Inside the $5 Billion Machine That Just Sat Down at Boxing’s Table
Ask anyone in boxing who’s behind Zuffa Boxing and you’ll get the same answer: Dana White.
They’re not wrong. White is the face, the voice, and the force of personality driving the promotion’s entrance into the sport. But if that’s where your understanding stops, you’re missing the story entirely.
Because behind Dana White sits the most formidable corporate infrastructure ever assembled in the history of combat sports. TKO Group Holdings isn’t a promotion. It’s a publicly traded, multi-billion-dollar sports and entertainment conglomerate that just decided boxing is its next growth vertical. And on the other side of the venture is Turki Alalshikh, the man who has already reshaped the economics of the sport through Riyadh Season and is now co-founder of Zuffa Boxing.
The people running this aren’t just fight guys. They’re some of the most powerful operators in global entertainment and sports finance.
The Numbers That Should Get Your Attention
TKO Group Holdings just reported its full-year 2025 results on February 25, 2026. The numbers tell you everything about the scale of what boxing is now dealing with.
Full-year 2025 revenue: $4.735 billion. Net income: $546.2 million. Adjusted EBITDA: $1.585 billion, up 47% year over year. Free cash flow: $1.159 billion. And here’s the forward-looking number — 2026 revenue guidance of $5.675 to $5.775 billion, with EBITDA projected to grow another 41–44%.
For context, those numbers dwarf everything else in boxing combined. TKO operates across more than 210 countries and territories, stages over 500 live events per year, and reaches more than one billion households globally. The company returned over $1.3 billion to shareholders in 2025 alone through buybacks and dividends, and just announced plans for another $1 billion in share repurchases launching this month.
This is the entity that now has a boxing promotion.
The Power Players Boxing Doesn’t Know
The boxing industry reduces TKO to one name. But the actual leadership structure runs much deeper.
Ari Emanuel, CEO of TKO Group Holdings. Emanuel is the co-founder of Endeavor, one of the most influential figures in Hollywood and global entertainment, and the man sitting atop an empire that now encompasses UFC, WWE, IMG, On Location, Professional Bull Riders, and Zuffa Boxing. He’s not a boxing guy. He’s the guy who built the holding company that treats combat sports as one piece of a much larger entertainment portfolio.
Mark Shapiro, President and COO. Shapiro is the strategic architect. He’s the executive on the earnings calls explaining how Zuffa Boxing fits into TKO’s broader growth strategy, how the company earns a $10 million management fee just for serving as the managing partner of the boxing JV, and how each promoted super fight is expected to net an average of $10 million. It was Shapiro who called boxing “a strategic opportunity to reimagine the sport globally.” When you hear those words from the president of a $5 billion company, that’s not hype. That’s a business plan.
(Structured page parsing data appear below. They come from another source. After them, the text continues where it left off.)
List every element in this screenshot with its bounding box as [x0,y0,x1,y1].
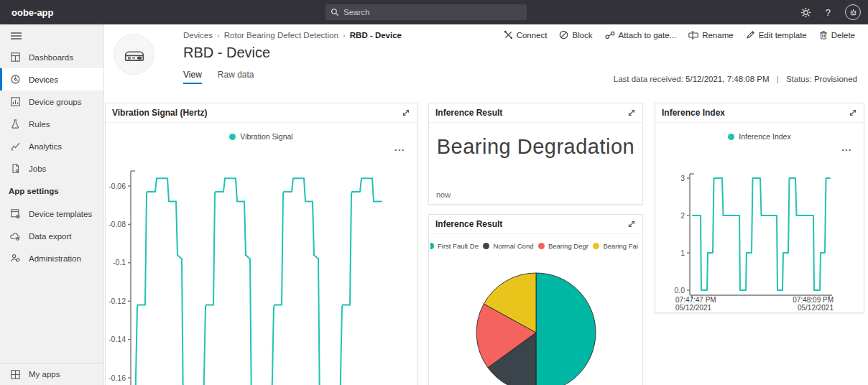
expand-tile-button[interactable] [627,108,636,117]
breadcrumb: Devices › Rotor Bearing Defect Detection… [183,31,402,40]
svg-text:-0.12: -0.12 [108,297,126,305]
sidebar-spacer [0,269,103,363]
edit-template-button[interactable]: Edit template [746,30,807,40]
connect-icon [504,30,513,40]
sidebar-item-label: Administration [29,254,81,263]
iot-device-icon [121,41,148,68]
expand-tile-button[interactable] [627,220,636,228]
help-button[interactable]: ? [826,7,831,18]
toolbar-label: Block [572,31,592,40]
sidebar-item-label: Data export [29,232,71,241]
connect-button[interactable]: Connect [504,30,548,40]
svg-text:-0.08: -0.08 [108,220,126,228]
tile-title: Vibration Signal (Hertz) [112,108,207,118]
left-nav-sidebar: Dashboards Devices Device groups Rules [0,24,104,385]
sidebar-item-devices[interactable]: Devices [0,68,103,91]
user-avatar[interactable] [845,4,861,20]
administration-icon [10,254,20,264]
search-box[interactable] [326,4,527,20]
legend-label: Normal Cond [493,242,533,250]
legend-label: Inference Index [739,132,790,141]
status-line: Last data received: 5/12/2021, 7:48:08 P… [614,75,857,83]
breadcrumb-template[interactable]: Rotor Bearing Defect Detection [224,31,338,40]
sidebar-item-device-templates[interactable]: Device templates [0,203,103,225]
expand-icon [627,220,636,228]
legend-dot [229,134,236,140]
svg-text:2: 2 [680,211,685,220]
last-data-label: Last data received: [614,75,683,83]
app-title: oobe-app [11,7,54,18]
page-title: RBD - Device [183,45,270,61]
jobs-icon [10,164,20,174]
hamburger-icon [11,32,22,40]
tile-options-button[interactable]: ••• [842,147,852,153]
legend-dot [538,243,545,249]
sidebar-item-label: Analytics [29,142,62,151]
expand-icon [849,108,857,117]
inference-result-text-tile: Inference Result Bearing Degradation now [428,103,643,205]
top-app-bar: oobe-app ? [0,0,868,24]
sidebar-item-dashboards[interactable]: Dashboards [0,46,103,68]
attach-gateway-icon [605,31,615,40]
attach-to-gateway-button[interactable]: Attach to gate... [605,30,677,40]
sidebar-item-data-export[interactable]: Data export [0,225,103,247]
pie-legend: First Fault De Normal Cond Bearing Degr … [429,242,642,250]
device-avatar [114,34,154,75]
expand-tile-button[interactable] [849,108,857,117]
status-divider: | [777,75,779,83]
trash-icon [819,30,828,40]
nav-collapse-button[interactable] [0,24,103,46]
rename-icon [688,31,698,40]
rename-button[interactable]: Rename [688,30,733,40]
edit-pencil-icon [746,30,755,40]
status-label: Status: [786,75,812,83]
dashboards-icon [10,52,20,62]
vibration-signal-tile: Vibration Signal (Hertz) Vibration Signa… [105,103,417,385]
toolbar-label: Attach to gate... [619,31,677,40]
sidebar-item-device-groups[interactable]: Device groups [0,91,103,113]
search-icon [331,8,339,17]
svg-text:-0.06: -0.06 [108,182,126,190]
device-templates-icon [10,209,20,219]
chart-legend: Inference Index [655,132,864,141]
sidebar-item-jobs[interactable]: Jobs [0,157,103,180]
inference-index-line-chart: 3210.0 [655,168,865,299]
search-input[interactable] [343,8,509,17]
tile-options-button[interactable]: ••• [395,147,405,153]
svg-text:-0.16: -0.16 [108,374,126,382]
tab-view[interactable]: View [183,70,202,84]
toolbar-label: Connect [517,31,548,40]
sidebar-item-my-apps[interactable]: My apps [0,363,103,385]
sidebar-item-label: Device templates [29,210,92,218]
device-command-bar: Connect Block Attach to gate... Rename E [504,30,855,40]
breadcrumb-devices[interactable]: Devices [183,31,213,40]
legend-label: Bearing Degr [548,242,588,250]
x-axis-label-end: 07:48:09 PM 05/12/2021 [793,296,834,312]
sidebar-item-label: My apps [29,370,60,379]
analytics-icon [10,142,20,152]
sidebar-item-label: Dashboards [29,53,73,62]
x-axis-date: 05/12/2021 [793,304,834,312]
sidebar-item-administration[interactable]: Administration [0,247,103,269]
tile-title: Inference Index [662,108,725,118]
block-button[interactable]: Block [559,30,592,40]
sidebar-item-label: Devices [29,75,58,84]
rules-icon [10,119,20,129]
svg-text:-0.1: -0.1 [113,258,126,266]
sidebar-item-analytics[interactable]: Analytics [0,135,103,157]
my-apps-icon [10,369,20,379]
tile-title: Inference Result [435,108,502,118]
delete-button[interactable]: Delete [819,30,855,40]
settings-gear-icon[interactable] [800,7,811,18]
devices-icon [10,75,20,85]
tab-raw-data[interactable]: Raw data [218,70,254,84]
sidebar-item-rules[interactable]: Rules [0,113,103,135]
legend-label: First Fault De [438,242,479,250]
x-axis-time: 07:47:47 PM [675,296,716,304]
legend-item: First Fault De [430,242,479,250]
expand-tile-button[interactable] [402,108,410,117]
inference-result-value: Bearing Degradation [429,131,642,162]
bot-avatar-icon [849,8,858,17]
last-data-value: 5/12/2021, 7:48:08 PM [685,75,769,83]
inference-result-pie-tile: Inference Result First Fault De Normal C… [428,214,643,385]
Nick Khan, WWE President and TKO Board Member. Here’s where boxing people really miss the plot. Most know Khan, if they know him at all, as “the WWE guy.” What they don’t know is that Khan negotiated Top Rank’s media rights deal before joining WWE. He has deep relationships across the boxing landscape and is formally listed as one of the executive leaders anchoring Zuffa Boxing alongside White. Khan understands the boxing business from the inside, and he brings the media rights negotiation expertise that has already transformed how UFC and WWE monetize their content.
Turki Alalshikh, Chairman of the Saudi General Entertainment Authority. Alalshikh is the co-founder of Zuffa Boxing, and his role in this venture — and in the broader transformation of boxing’s economics — is significant enough to warrant its own conversation. For the purposes of this piece, know that Zuffa Boxing is a formal joint venture between TKO and Sela, the Saudi entertainment conglomerate backed by Alalshikh’s GEA. He is not a silent investor. He is a driving force. We’ll have much more to say about Turki’s impact on the sport in an upcoming piece.
The Infrastructure Nobody Talks About
Beyond the C-suite, TKO has put together a team with serious boxing credentials.
Tom Loeffler, president of 360 Promotions, has been the one actually building this thing on the ground. Loeffler has promoted numerous cards on UFC Fight Pass, developed Callum Walsh into the face of the Zuffa Boxing launch, and has a track record that includes the Klitschko brothers and Gennadiy Golovkin. White has called him boxing’s “best matchmaker.” His 360 Promotions stable is the foundation of the Zuffa roster.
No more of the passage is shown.